Luís também obriga aqueles que o servem, sejam marinheiros ou soldados, a ouvirem longos sermões, e a participarem de ofícios religiosos. Para impedir que seus soldados almoçassem nas tavernas da cidade, lugares mal afamados, de jogos, bebida e mulheres, oferece-lhes o almoço no próprio local de serviço, no refeitório do palácio, sem cobrar por isso. Ao contrário, continuando dando aos soldados a ajuda de custo a que tinham direito para comer fora. Alguns o fazem a contragosto, pois comendo no palácio, seriam obrigados a ouvir sermões durante a refeição. Para Luís as tavernas eram tão perigosas quanto os bordéis.
Algumas destas práticas causavam transtornos no meio em que vivia o rei. Luís era consciente de que seu comportamento piedoso não agradava a todos, e suscitavam inúmeras críticas. Uma das mais comuns era o fato de gastar muito com esmolas e com a construção de edifícios religiosos[29]. Era claro, para os medievais, burgueses e nobres que o cercavam, que Luís não podia ultrapassar o limite do rei para o de sacerdote. 
Uma forte crítica vinha daqueles que consideravam Luís como um refém dos colaboradores e conselheiros religiosos, principalmente dos franciscanos e dominicanos[30]. Um episódio contado por seu biógrafo franciscano Guillerme de Saint-Pathus, demonstra bem a sua proximidade com o clero.
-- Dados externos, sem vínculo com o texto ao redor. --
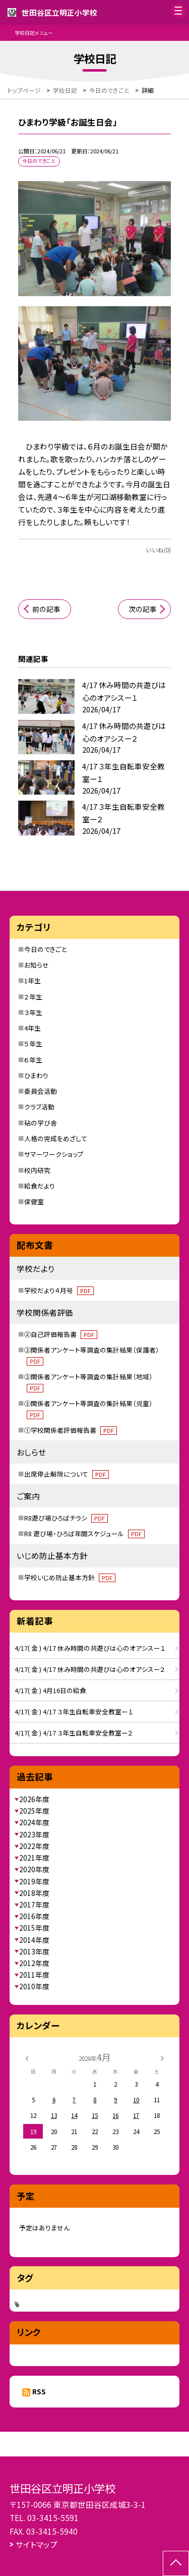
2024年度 (34, 1822)
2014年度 (34, 1940)
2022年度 (34, 1846)
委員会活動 (40, 1091)
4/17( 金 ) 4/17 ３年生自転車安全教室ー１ (74, 1711)
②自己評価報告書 (60, 1334)
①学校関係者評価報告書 (70, 1430)
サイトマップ (36, 2544)
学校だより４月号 (59, 1290)
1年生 (32, 980)
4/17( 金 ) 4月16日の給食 (50, 1690)
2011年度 (34, 1975)
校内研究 (37, 1170)
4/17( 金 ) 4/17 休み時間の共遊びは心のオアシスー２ (90, 1669)
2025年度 (34, 1811)
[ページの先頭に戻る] (175, 2563)
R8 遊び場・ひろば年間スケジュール (84, 1533)
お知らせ (36, 965)
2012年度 (34, 1963)
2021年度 (34, 1858)
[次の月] (162, 2057)
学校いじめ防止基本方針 (69, 1577)
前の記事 (46, 609)
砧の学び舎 (40, 1123)
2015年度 (34, 1928)
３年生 (33, 1012)
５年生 (33, 1043)
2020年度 (34, 1869)
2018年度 (34, 1893)
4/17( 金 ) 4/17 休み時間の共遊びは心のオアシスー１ (90, 1648)
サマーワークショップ (54, 1154)
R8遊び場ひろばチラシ (66, 1518)
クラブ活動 (39, 1106)
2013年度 (34, 1951)
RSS (39, 2391)
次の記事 (143, 609)
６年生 (33, 1060)
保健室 (34, 1201)
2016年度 (34, 1916)
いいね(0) (158, 549)
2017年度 (34, 1904)
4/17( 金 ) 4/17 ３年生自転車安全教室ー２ (74, 1733)
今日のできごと (45, 949)
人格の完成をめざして (55, 1138)
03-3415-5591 (53, 2517)
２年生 (33, 996)
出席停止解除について (66, 1474)
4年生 (32, 1028)
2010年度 (34, 1986)
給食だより (39, 1186)
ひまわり (36, 1075)
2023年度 (34, 1834)
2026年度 (34, 1799)
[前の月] (26, 2057)
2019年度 (34, 1881)
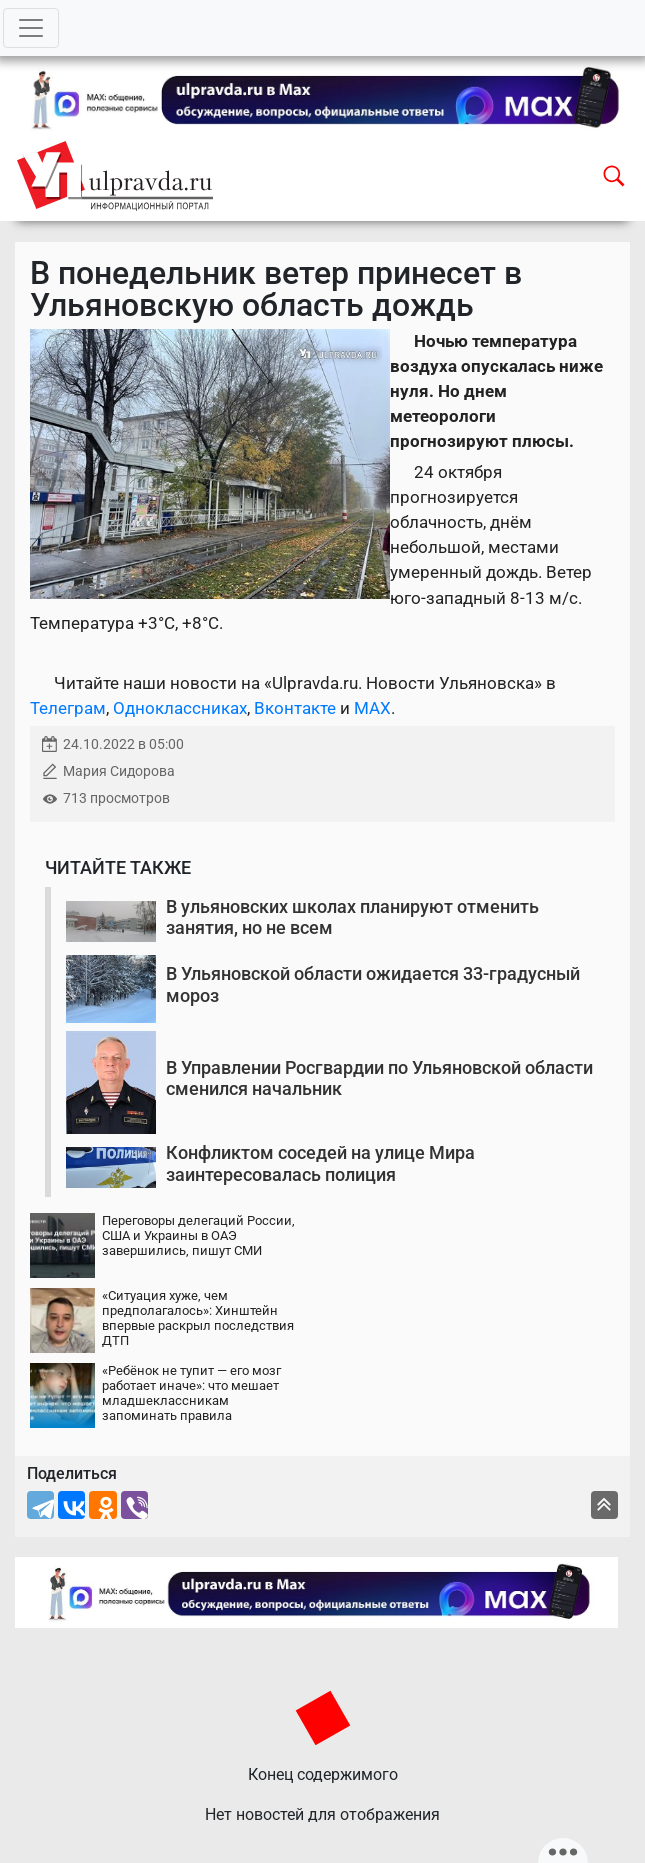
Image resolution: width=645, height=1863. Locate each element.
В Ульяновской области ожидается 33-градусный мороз (373, 984)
Diz-se que uma mulher o abordou na saída do parlamento, e teria exclamado: “Só és rei dos frades menores e dos pregadores, dos padres e dos clérigos!”[31]. A reação de Luís, segundo seu biógrafo, foi de calma. Concordou com a mulher, e disse que ela tinha razão, e que outro governaria melhor o reino. E pediu a seus soldados que dessem dinheiro a ela. O fato em si demonstra o quanto Luís prezava a companhia do clero, e como isso não era bem visto por alguns setores da sociedade[32].  
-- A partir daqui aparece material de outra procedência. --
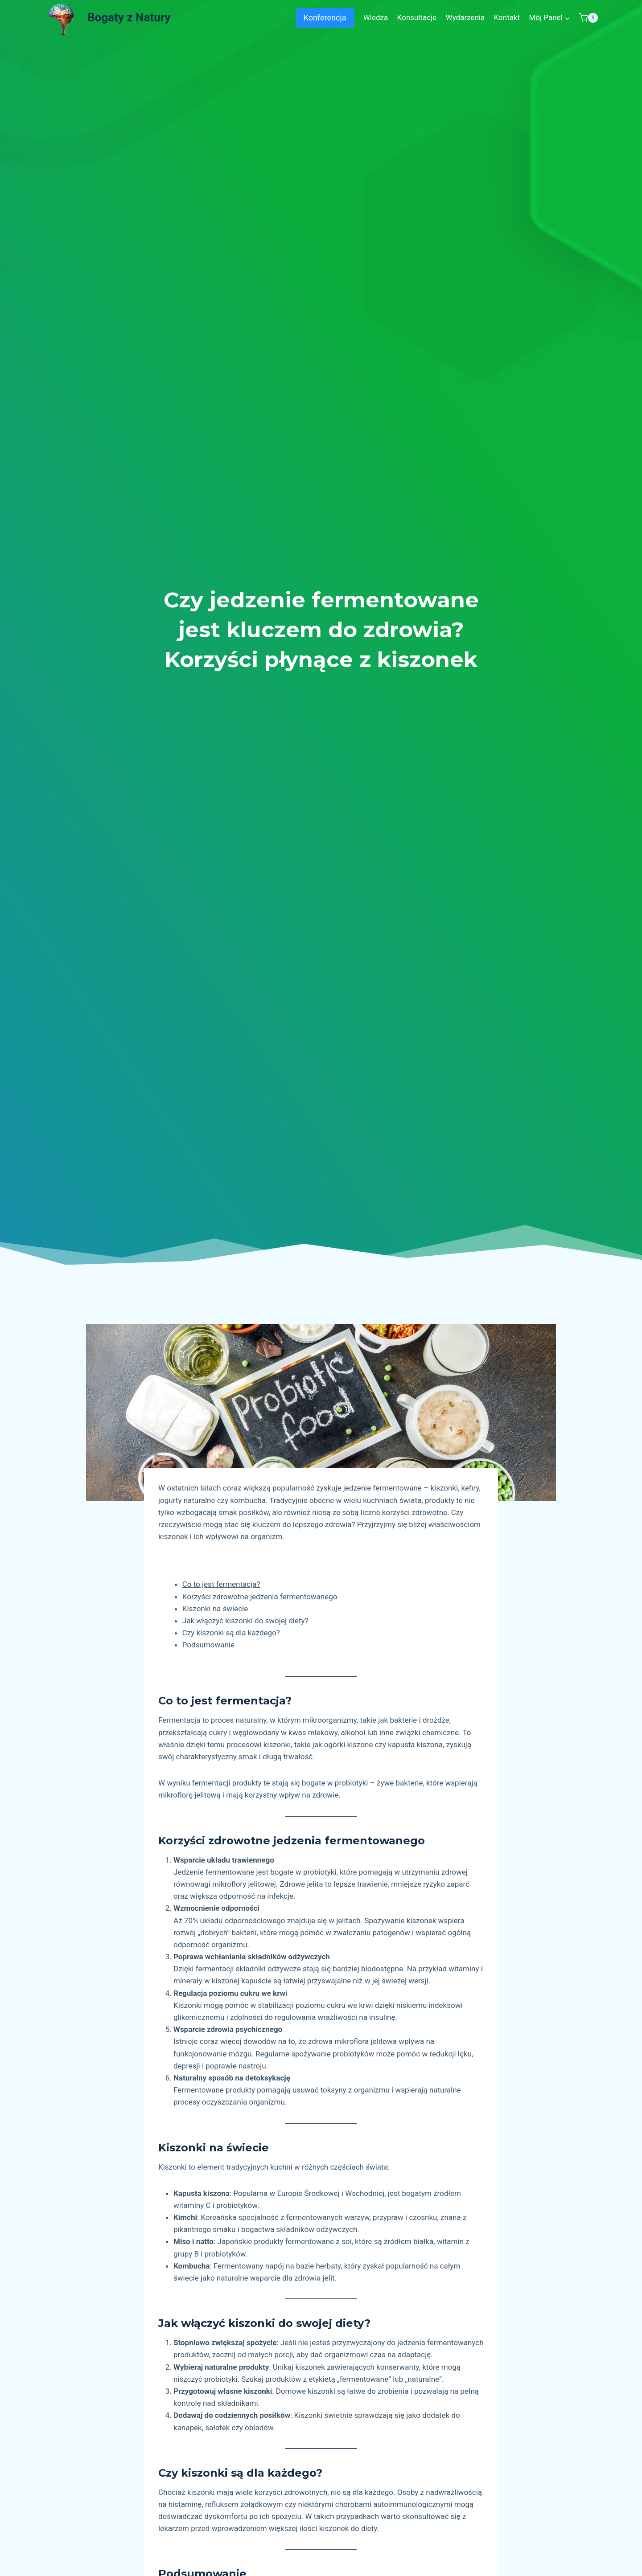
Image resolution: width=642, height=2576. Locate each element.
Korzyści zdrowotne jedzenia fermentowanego (259, 1596)
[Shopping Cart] (588, 17)
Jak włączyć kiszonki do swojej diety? (245, 1620)
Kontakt (507, 17)
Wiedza (375, 17)
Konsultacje (417, 17)
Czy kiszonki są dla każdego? (231, 1632)
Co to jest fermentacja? (221, 1584)
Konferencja (325, 17)
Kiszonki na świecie (215, 1608)
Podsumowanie (208, 1644)
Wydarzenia (465, 17)
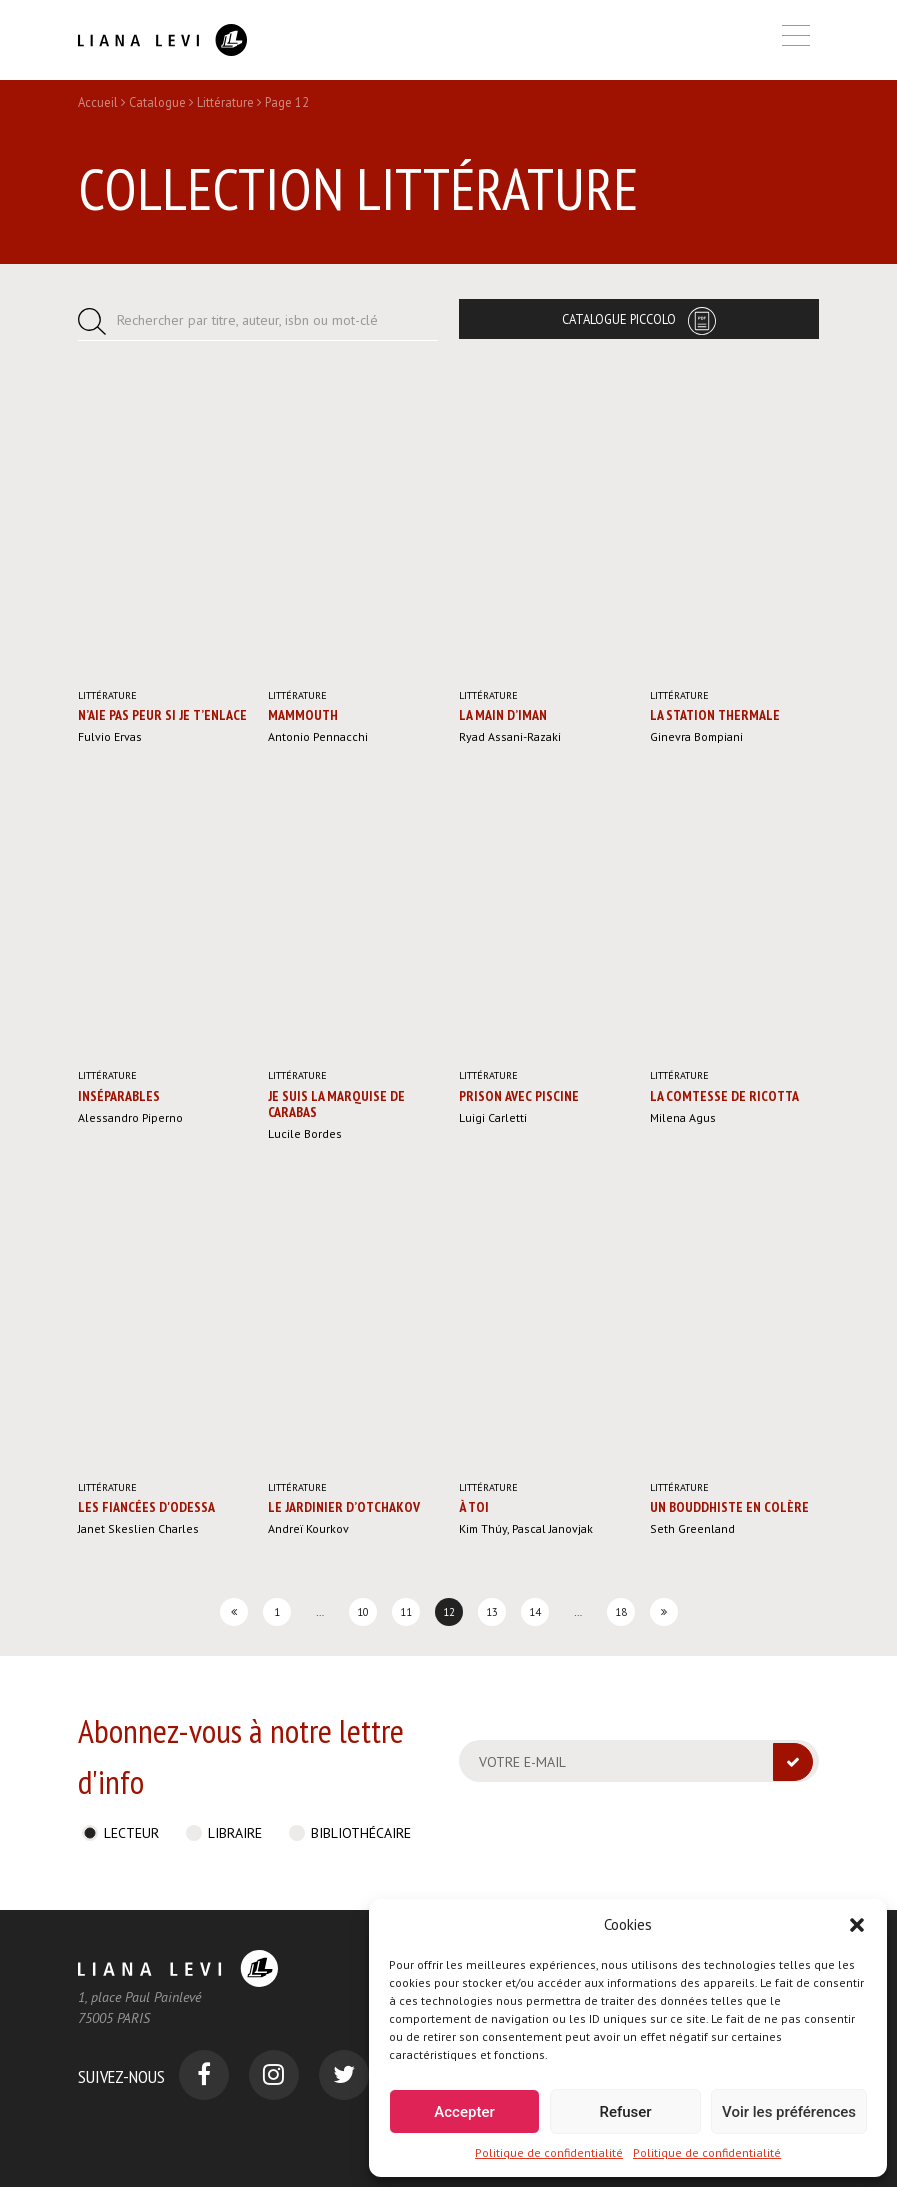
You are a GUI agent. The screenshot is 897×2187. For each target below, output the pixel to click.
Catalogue (157, 102)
[26] Le Goff, O maravilhoso..., oc., p. 89, nota 41.
[27] Idem.
[28] Vários gestos de Luís demonstram um espírito livre das amarras do poder e das convenções sociais. Ele é um rei que se senta no chão, na terra nua, para conversar com seus súditos; é capaz de fazer reuniões sob as árvores, nos jardins do palácio; frequentemente come com os monges, vai à cozinha e lhes traz a terrina com a sopa, e os serve. Quando é advertido pelo abade que acabou sujando a capa na terrina de sopa, o rei responde: “não tem importância. Eu tenho outras”. Cfr. Guilherme de Saint-Pathus, citado por Le Goff, São Luís, oc., p. 557.  
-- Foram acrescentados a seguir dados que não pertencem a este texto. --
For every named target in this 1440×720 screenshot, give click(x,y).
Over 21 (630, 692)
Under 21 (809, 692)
[29] Quando lhe criticam pelo excesso de despesa na construção dos conventos dos franciscanos e dominicanos em Paris, Luís responde: “Meu Deus! Como acredito ser bem empregado este dinheiro para todos esses frades tão eminentes que do mundo inteiro confluem aos conventos parisienses para estudar a ciência sagrada, e que, aí tendo aprendido, voltam ao mundo inteiro para expandi-la pelo amor de Deus e a salvação das almas”. Le Goff, São Luís, oc., p. 725.
[30] Franciscanos e dominicanos eram os principais confessores da família real. A esposa de Luís e sua filha, Branca, tinham como confessores frades franciscanos.
[31] Guilherme de Saint-Pathus, Vie de Saint Louis, p. 118-119, citado por Le Goff, São Luís, oc., 729.
[32] Apesar desta proximidade com os religiosos, os estudiosos são concordes em assinalar a independência de Luís em relação aos bispos e mesmo em relação ao papado. Em várias ocasiões o rei não vai deixar de expressar sua opinião contrária à política eclesiástica diante das autoridades da Igreja, inclusive o próprio papa.